Transcribed page contents:
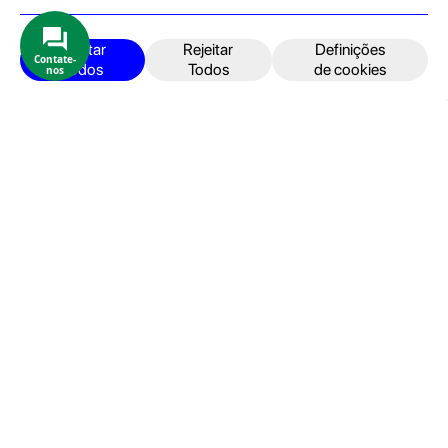
Produtos e Serviços
iPhone
Aceitar
Rejeitar
Definições
Contate-
Todos
Todos
de cookies
nos
iPad
Acessórios
Reparações
Retomas
Apoio ao cliente
FAQ's
Devoluções e Garantia
Termos e Condições
Política de Privacidade
Faturação, Pagamento e localização
Seja um Embaixador GeekStore
Livro de Reclamações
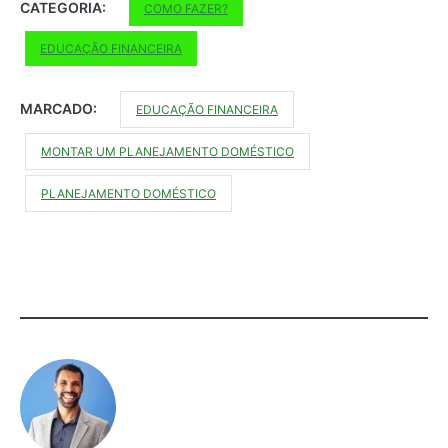
CATEGORIA:
COMO FAZER?
EDUCAÇÃO FINANCEIRA
MARCADO:
EDUCAÇÃO FINANCEIRA
MONTAR UM PLANEJAMENTO DOMÉSTICO
PLANEJAMENTO DOMÉSTICO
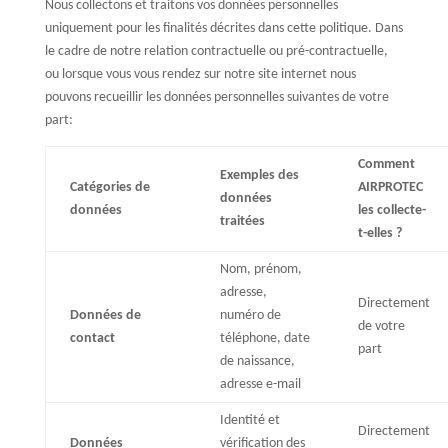
Nous collectons et traitons vos données personnelles
uniquement pour les finalités décrites dans cette politique. Dans
le cadre de notre relation contractuelle ou pré-contractuelle,
ou lorsque vous vous rendez sur notre site internet nous
pouvons recueillir les données personnelles suivantes de votre
part:
Comment
Exemples des
Catégories de
AIRPROTEC
données
données
les collecte-
traitées
t-elles ?
Nom, prénom,
adresse,
Directement
Données de
numéro de
de votre
contact
téléphone, date
part
de naissance,
adresse e-mail
Identité et
Directement
Données
vérification des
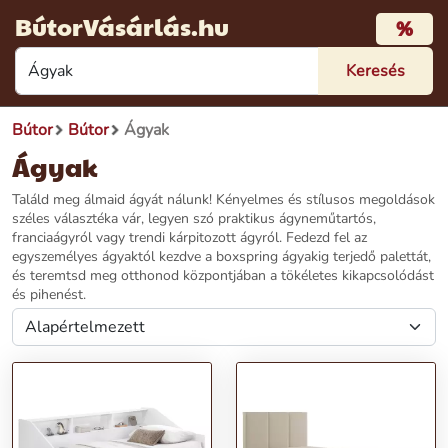
BútorVásárlás.hu
%
Bútor
Bútor
Ágyak
Ágyak
Találd meg álmaid ágyát nálunk! Kényelmes és stílusos megoldások
széles választéka vár, legyen szó praktikus ágyneműtartós,
franciaágyról vagy trendi kárpitozott ágyról. Fedezd fel az
egyszemélyes ágyaktól kezdve a boxspring ágyakig terjedő palettát,
és teremtsd meg otthonod központjában a tökéletes kikapcsolódást
és pihenést.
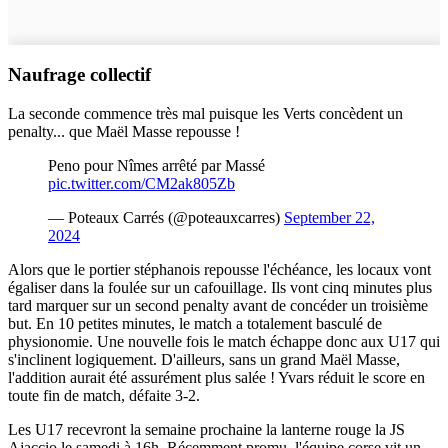
Naufrage collectif
La seconde commence très mal puisque les Verts concèdent un
penalty... que Maël Masse repousse !
Peno pour Nîmes arrêté par Massé
pic.twitter.com/CM2ak805Zb
— Poteaux Carrés (@poteauxcarres)
September 22,
2024
Alors que le portier stéphanois repousse l'échéance, les locaux vont
égaliser dans la foulée sur un cafouillage. Ils vont cinq minutes plus
tard marquer sur un second penalty avant de concéder un troisième
but. En 10 petites minutes, le match a totalement basculé de
physionomie. Une nouvelle fois le match échappe donc aux U17 qui
s'inclinent logiquement. D'ailleurs, sans un grand Maël Masse,
l'addition aurait été assurément plus salée ! Yvars réduit le score en
toute fin de match, défaite 3-2.
Les U17 recevront la semaine prochaine la lanterne rouge la
JS
Ajaccio
le samedi à 16h. Récemment promu, l'équipe corse vit un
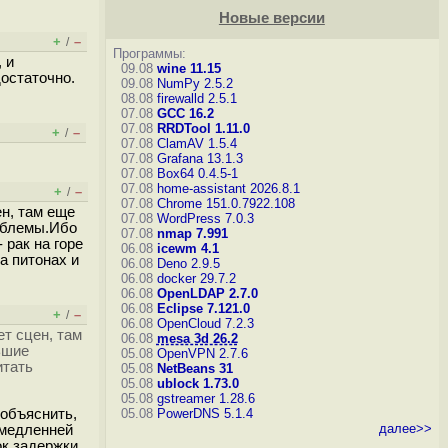
Новые версии
+
–
/
Программы:
 и
09.08
wine 11.15
достаточно.
09.08
NumPy 2.5.2
08.08
firewalld 2.5.1
07.08
GCC 16.2
07.08
RRDTool 1.11.0
+
–
/
07.08
ClamAV 1.5.4
07.08
Grafana 13.1.3
07.08
Box64 0.4.5-1
07.08
home-assistant 2026.8.1
+
–
/
07.08
Chrome 151.0.7922.108
ен, там еще
07.08
WordPress 7.0.3
роблемы.Ибо
07.08
nmap 7.991
 рак на горе
06.08
icewm 4.1
а питонах и
06.08
Deno 2.9.5
06.08
docker 29.7.2
06.08
OpenLDAP 2.7.0
06.08
Eclipse 7.121.0
+
–
/
06.08
OpenCloud 7.2.3
ет сцен, там
06.08
mesa 3d 26.2
ьшие
05.08
OpenVPN 2.7.6
итать
05.08
NetBeans 31
05.08
ublock 1.73.0
05.08
gstreamer 1.28.6
 объяснить,
05.08
PowerDNS 5.1.4
далее>>
 медленней
к задержки,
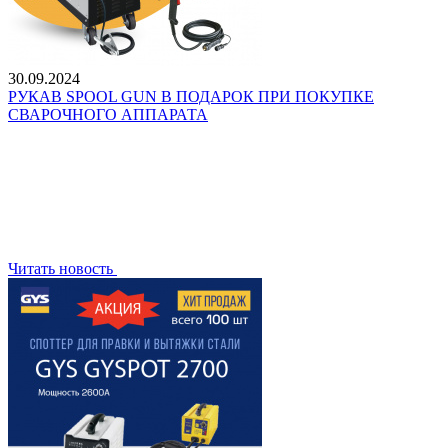
30.09.2024
РУКАВ SPOOL GUN В ПОДАРОК ПРИ ПОКУПКЕ
CВАРОЧНОГО АППАРАТА
Читать новость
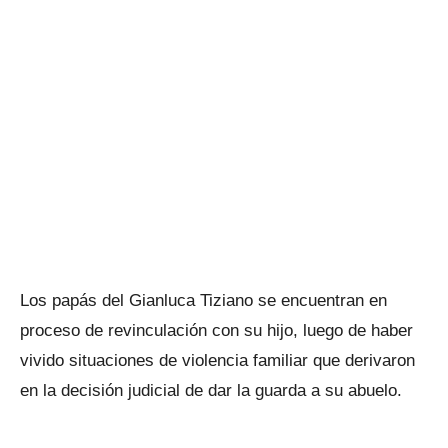
Los papás del Gianluca Tiziano se encuentran en
proceso de revinculación con su hijo, luego de haber
vivido situaciones de violencia familiar que derivaron
en la decisión judicial de dar la guarda a su abuelo.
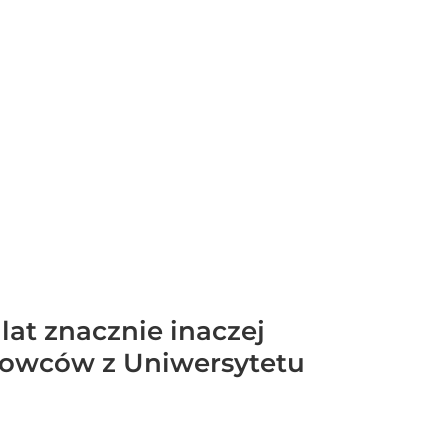
lat znacznie inaczej
ukowców z Uniwersytetu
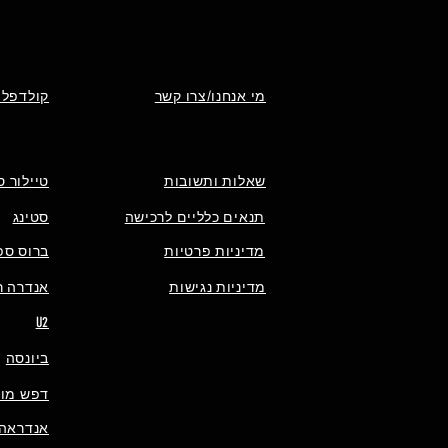
מי אנחנו/צרו קשר
קולדפלי
שאלות ותשובות
טיילור ס
תנאים כלליים לרכישה
סטינג
מדיניות פרטיות
ברוס ספ
מדיניות נגישות
אנדרה רי
U2
ביונסה
דפש מוד
אנדראה 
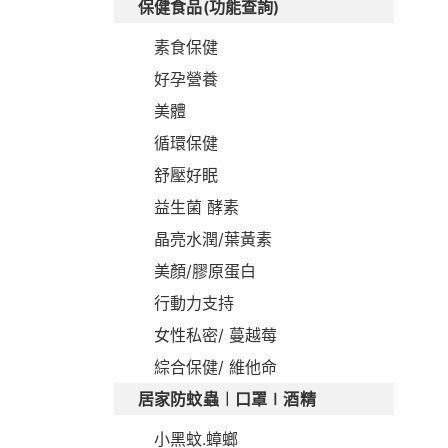
保健食品(功能查詢)
素食保健
好孕營養
美體
循環保健
舒壓好眠
益生菌 酵素
晶亮水潤/葉黃素
美顏/膠原蛋白
行動力支持
女性私密/ 蔓越莓
綜合保健/ 維他命
居家防蚊蟲︱口罩∣酒精
小黑蚊.蟑螂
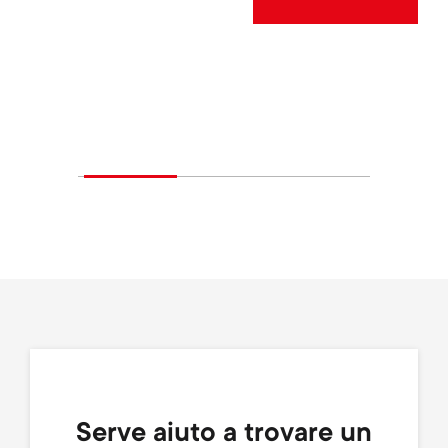
Serve aiuto a trovare un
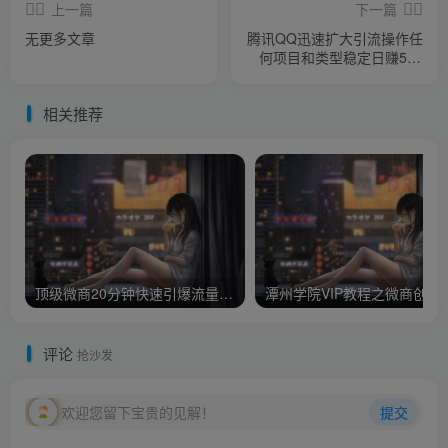
上一篇
下一篇
无更多文章
腾讯QQ迅速扩大引流操作任
何项目和类型稳定日赚500
元
相关推荐
顶级微商20分钟快速引爆流量技巧课程全46节价值598元
潭州学院VIP教程之微商
评论
抢沙发
欢迎您留下宝贵的见解！
提交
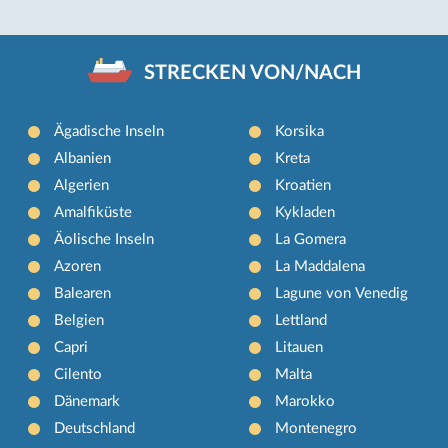
STRECKEN VON/NACH
Ägadische Inseln
Korsika
Albanien
Kreta
Algerien
Kroatien
Amalfiküste
Kykladen
Äolische Inseln
La Gomera
Azoren
La Maddalena
Balearen
Lagune von Venedig
Belgien
Lettland
Capri
Litauen
Cilento
Malta
Dänemark
Marokko
Deutschland
Montenegro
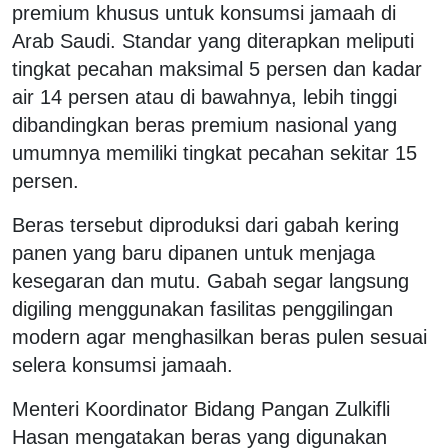
premium khusus untuk konsumsi jamaah di
Arab Saudi. Standar yang diterapkan meliputi
tingkat pecahan maksimal 5 persen dan kadar
air 14 persen atau di bawahnya, lebih tinggi
dibandingkan beras premium nasional yang
umumnya memiliki tingkat pecahan sekitar 15
persen.
Beras tersebut diproduksi dari gabah kering
panen yang baru dipanen untuk menjaga
kesegaran dan mutu. Gabah segar langsung
digiling menggunakan fasilitas penggilingan
modern agar menghasilkan beras pulen sesuai
selera konsumsi jamaah.
Menteri Koordinator Bidang Pangan Zulkifli
Hasan mengatakan beras yang digunakan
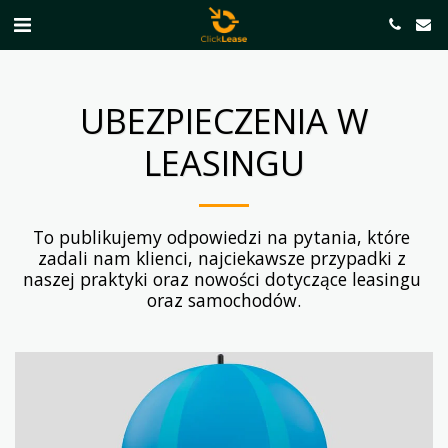
UBEZPIECZENIA W
LEASINGU
To publikujemy odpowiedzi na pytania, które 
zadali nam klienci, najciekawsze przypadki z 
naszej praktyki oraz nowości dotyczące leasingu 
oraz samochodów.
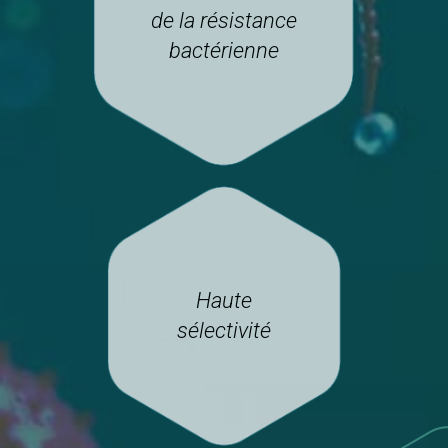
de la résistance
bactérienne
Haute
sélectivité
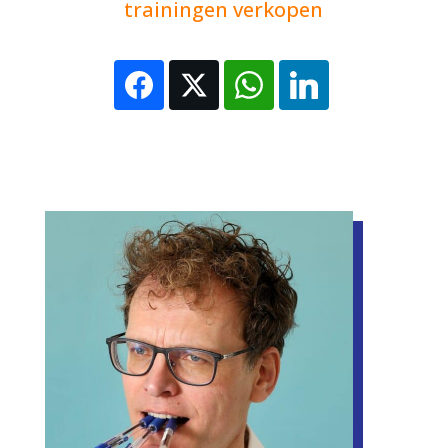
trainingen verkopen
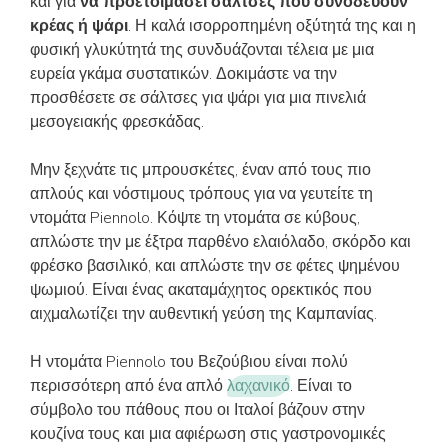
και για
να προετοιμάσει σάλτσες που συνοδεύουν
κρέας ή ψάρι
. Η καλά ισορροπημένη οξύτητά της και η
φυσική γλυκύτητά της συνδυάζονται τέλεια με μια
ευρεία γκάμα συστατικών. Δοκιμάστε να την
προσθέσετε σε σάλτσες για ψάρι για μια πινελιά
μεσογειακής φρεσκάδας.
Μην ξεχνάτε τις μπρουσκέτες, έναν από τους πιο
απλούς και νόστιμους τρόπους για να γευτείτε τη
ντομάτα Piennolo. Κόψτε τη ντομάτα σε κύβους,
απλώστε την με έξτρα παρθένο ελαιόλαδο, σκόρδο και
φρέσκο βασιλικό, και απλώστε την σε φέτες ψημένου
ψωμιού. Είναι ένας ακαταμάχητος ορεκτικός που
αιχμαλωτίζει την αυθεντική γεύση της Καμπανίας.
Η ντομάτα Piennolo του Βεζούβιου είναι πολύ
περισσότερη από ένα απλό
λαχανικό
. Είναι το
σύμβολο του πάθους που οι Ιταλοί βάζουν στην
κουζίνα τους και μια αφιέρωση στις γαστρονομικές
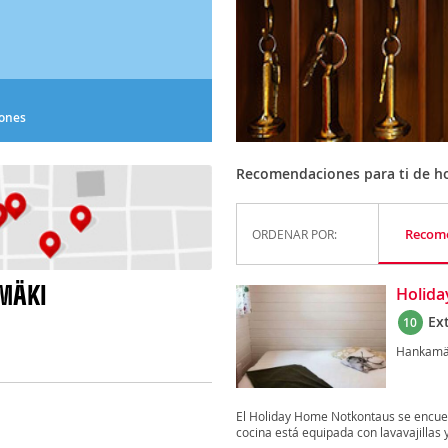
iones
Recomendaciones para ti de h
Recom
ORDENAR POR:
MÄKI
Holid
Ex
10
Hankamä
El Holiday Home Notkontaus se encue
cocina está equipada con lavavajillas y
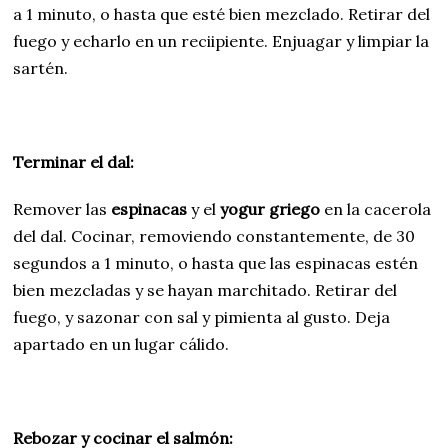
a 1 minuto, o hasta que esté bien mezclado. Retirar del
fuego y echarlo en un reciipiente. Enjuagar y limpiar la
sartén.
Terminar el dal:
Remover las
espinacas
y el
yogur griego
en la cacerola
del dal. Cocinar, removiendo constantemente, de 30
segundos a 1 minuto, o hasta que las espinacas estén
bien mezcladas y se hayan marchitado. Retirar del
fuego, y sazonar con sal y pimienta al gusto. Deja
apartado en un lugar cálido.
Rebozar y cocinar el salmón:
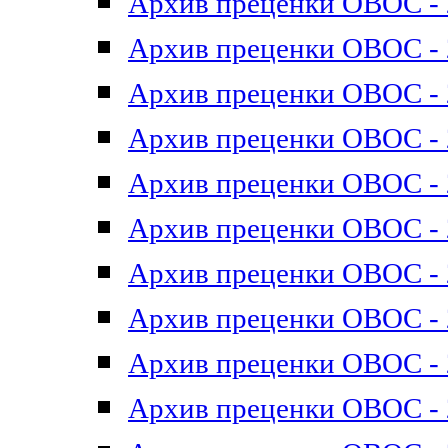
Архив преценки ОВОС - 2
Архив преценки ОВОС - 2
Архив преценки ОВОС - 2
Архив преценки ОВОС - 2
Архив преценки ОВОС - 2
Архив преценки ОВОС - 2
Архив преценки ОВОС - 2
Архив преценки ОВОС - 2
Архив преценки ОВОС - 2
Архив преценки ОВОС - 2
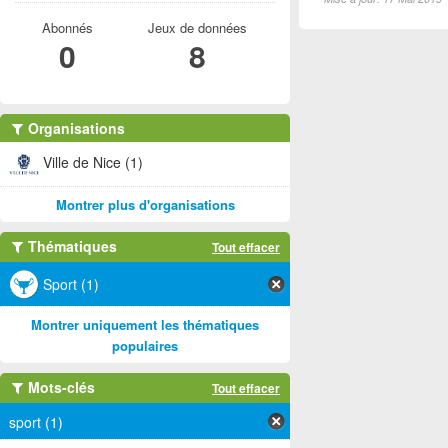
Abonnés
Jeux de données
0
8
Organisations
Ville de Nice (1)
Montrer plus d'organisations
Thématiques
Tout effacer
Sport (1)
Montrer uniquement les thématiques
populaires
Mots-clés
Tout effacer
sport (1)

Problem requirements: Filter the entries and copy each line with "DOMÉSTICO".

Reply to the task:
MONTAR UM PLANEJAMENTO DOMÉSTICO
PLANEJAMENTO DOMÉSTICO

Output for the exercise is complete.